I would like to fit a model of the form weight ~ bs(height) + id, where id is a factor (so I have several observations per every id). There are perhaps 100k values of id. Does anyone know the best way to go about fitting this? I have tried the mgcv package, but I do not think it was designed for problems this large and sparse. I can define my own knots and figure out the best smoothing parameter, if necessary. Also, if anyone has a solution in Python, that's great too. Or just the right phrase to google would be helpful, also.
2 Answers
I don't think your problem is really to do with splines, but with fitting 100,000 degrees of freedom for id. Depending on what you actually want to do with it, this seems like a good situation for a random-effects model. In R, you can fit them using a variety of functions, with lme in package nlme probably being a good place to start.
Also, the GAM label usually refers to the use of smoothing splines, not fixed-knot splines as fit by bs and ns. If you're happy to use bs and its cousins, you don't need gam; glm will suffice.
You can use mgcv using something like this model:
mod <- gam(weight ~ s(height, bs = "cr") + s(id, bs = "re"), data = FOO)

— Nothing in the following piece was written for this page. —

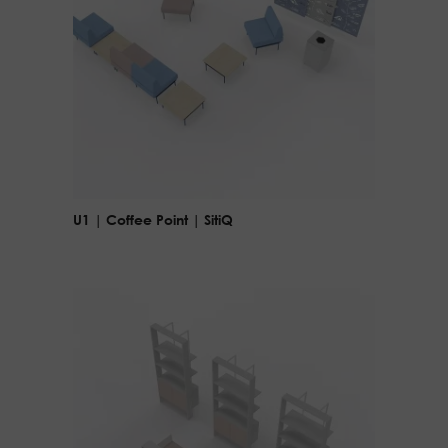
U1 | Coffee Point | SitiQ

If that is causing trouble with fitting, try bam() which is designed for large data sets:
mod <- bam(weight ~ s(height, bs = "cr") + s(id, bs = "re"), data = FOO)
The bs = "re" specifies a random effect for id as you might use in a mixed effects model. This exploits the close relationship between the penalised regression view of the GAM and mixed models where the some of the penalties can be viewed as random effects terms.